While it may seem complicated, it's actually fairly intuitive how tread patterns affect how a tire rides. This is mostly about when and where you trade rolling resistance for traction.

Side lugs provide support and traction when your turns are laid over aggressively. Big blocks of consistently spaced knobs here will provide a lot of cornering grip but won’t affect straight-line efficiency too much. Siping, or small slits, on the side knobs can increase traction but reduce longevity. Tires with fewer side lugs are effectively trading cornering ability for decreased weight and rolling resistance.

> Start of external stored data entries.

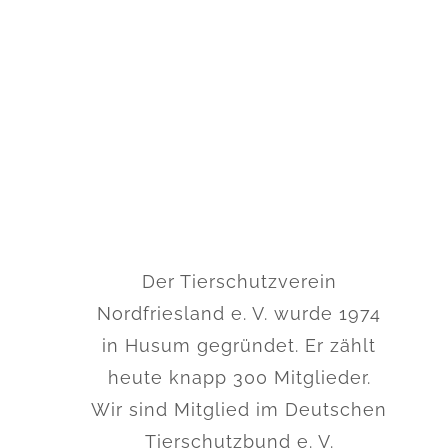
Der Tierschutzverein
Nordfriesland e. V. wurde 1974
in Husum gegründet. Er zählt
heute knapp 300 Mitglieder.
Wir sind Mitglied im Deutschen
Tierschutzbund e. V.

Center block patterns are pretty varied, but generally, there are variations in the size and spacing of those center blocks. Ramped knobs also trade some grip for increased rolling traction. These knobs affect how the bike rides when it’s going in a straight line or while braking. They’ll also wear the fastest since it’s where the tire spends the most time connected to the ground.

Additionally, the size of the center blocks allow the tire to bite through softer terrain like loamy or muddy trails. Smaller blocks are more efficient on hardpack terrain where you may only have a thin layer of sand or dust over hardpack to bite through.

As for in between shoulder knobs - there’s a good deal of variation here as well, but these knobs affect how the bike rides when cornering less aggressively where you’re steering or trimming into your turns. While having less blocks here can decrease rolling resistance, they can also create a “dead zone” where traction is questionable when transitioning to a hard lean.

Wide Tread Bike Tires

This is a design feature that some brands are offering now that there are some mega-wide rims floating around these days. It’s the same tread patterning and shapes but spaced out further to provide a rounder profile when running super wide rims. If you’re running a rim with an internal width wider than 30mm, it’s worth checking out wide-tread bike tires.